I. There are specific “moments of separation” in human history. Our perceptions lead to thoughts that overlook or take offense. I will call these “thought-judgments”.

For example, the Seljuk Turks attack and overcome the city of Jerusalem.

II. Action-based judgments at the moment of the offense.

  • Jews to Seljuks, Jews to all Turks, Jews of Jerusalem towards any outsider.
  • Seljuks to Jerusalem’s Jews, Seljuks to all Jews, Seljuk’s towards all enemies.

III. Future judgments are formed based on memory and perception; bitter root judgments are formed.

  • Transference on a cultural scale.
  • Perpetuation of a past offense.
  • Walking backward into our future.

IV. Parties are held responsible for their actions and judgments in the Lord’s justice.

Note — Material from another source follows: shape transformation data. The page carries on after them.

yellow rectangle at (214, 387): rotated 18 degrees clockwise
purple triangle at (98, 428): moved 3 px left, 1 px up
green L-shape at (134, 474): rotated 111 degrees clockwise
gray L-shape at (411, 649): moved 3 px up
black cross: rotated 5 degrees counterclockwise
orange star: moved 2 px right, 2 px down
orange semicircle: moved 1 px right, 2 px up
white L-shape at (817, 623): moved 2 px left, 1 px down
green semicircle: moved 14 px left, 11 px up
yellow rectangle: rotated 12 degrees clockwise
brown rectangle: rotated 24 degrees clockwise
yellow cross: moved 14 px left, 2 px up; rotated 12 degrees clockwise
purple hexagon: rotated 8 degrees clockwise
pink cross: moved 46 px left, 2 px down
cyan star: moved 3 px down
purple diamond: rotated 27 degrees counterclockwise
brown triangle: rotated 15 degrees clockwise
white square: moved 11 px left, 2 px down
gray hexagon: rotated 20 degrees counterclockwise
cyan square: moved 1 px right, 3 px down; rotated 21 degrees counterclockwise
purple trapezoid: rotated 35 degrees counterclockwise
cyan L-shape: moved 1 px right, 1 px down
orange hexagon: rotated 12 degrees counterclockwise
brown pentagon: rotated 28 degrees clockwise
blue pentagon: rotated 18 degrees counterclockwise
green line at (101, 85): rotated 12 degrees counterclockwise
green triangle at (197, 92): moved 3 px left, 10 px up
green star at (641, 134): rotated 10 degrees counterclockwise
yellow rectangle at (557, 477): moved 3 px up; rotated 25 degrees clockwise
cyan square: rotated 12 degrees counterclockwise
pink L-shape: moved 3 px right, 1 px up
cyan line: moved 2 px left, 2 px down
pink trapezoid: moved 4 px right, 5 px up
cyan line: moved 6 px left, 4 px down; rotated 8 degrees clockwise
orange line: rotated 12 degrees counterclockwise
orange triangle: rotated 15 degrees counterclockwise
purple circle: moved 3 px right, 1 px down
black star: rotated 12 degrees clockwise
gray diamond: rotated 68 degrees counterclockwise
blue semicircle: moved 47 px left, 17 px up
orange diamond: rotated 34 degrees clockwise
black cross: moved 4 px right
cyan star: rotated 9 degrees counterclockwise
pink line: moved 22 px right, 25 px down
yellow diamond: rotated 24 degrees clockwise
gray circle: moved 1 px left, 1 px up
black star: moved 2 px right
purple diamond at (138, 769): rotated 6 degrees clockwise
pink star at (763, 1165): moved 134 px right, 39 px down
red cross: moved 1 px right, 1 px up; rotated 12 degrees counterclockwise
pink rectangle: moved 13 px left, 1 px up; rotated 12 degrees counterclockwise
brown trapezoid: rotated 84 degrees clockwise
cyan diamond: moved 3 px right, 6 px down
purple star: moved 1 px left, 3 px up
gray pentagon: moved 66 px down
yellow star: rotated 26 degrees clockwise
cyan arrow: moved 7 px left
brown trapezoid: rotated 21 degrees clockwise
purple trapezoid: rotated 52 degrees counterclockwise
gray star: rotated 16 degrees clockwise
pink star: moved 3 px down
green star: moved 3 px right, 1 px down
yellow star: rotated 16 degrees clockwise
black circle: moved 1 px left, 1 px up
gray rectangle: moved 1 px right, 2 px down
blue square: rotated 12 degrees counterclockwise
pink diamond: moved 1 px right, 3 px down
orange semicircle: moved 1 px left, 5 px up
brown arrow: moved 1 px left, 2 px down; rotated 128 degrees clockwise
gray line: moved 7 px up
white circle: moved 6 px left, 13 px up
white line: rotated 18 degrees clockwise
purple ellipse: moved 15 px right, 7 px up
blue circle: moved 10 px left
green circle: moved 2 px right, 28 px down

  • Even righteous anger betrays the victim. Perhaps even more so if the victim is a city, culture, tribe, or nation. Under the dominion of the Lord Jesus Christ, all have been forgiven all, and therefore must seek and practice to forgive all to remain true to His example. (This is not easy, but perhaps impossible apart from His mercy. The decision of the will may be simple, but the maintaining a heart of forgiveness is divine. )
  • This is not an endorsement of living without boundaries, especially personal boundaries. This is not an endorsement to submit to an abuser. Rather, it is a challenge of the rights of a human being to hold another prisoner by the maintenance of an offense.

V. We can representationally acknowledge historical sin before our Lord.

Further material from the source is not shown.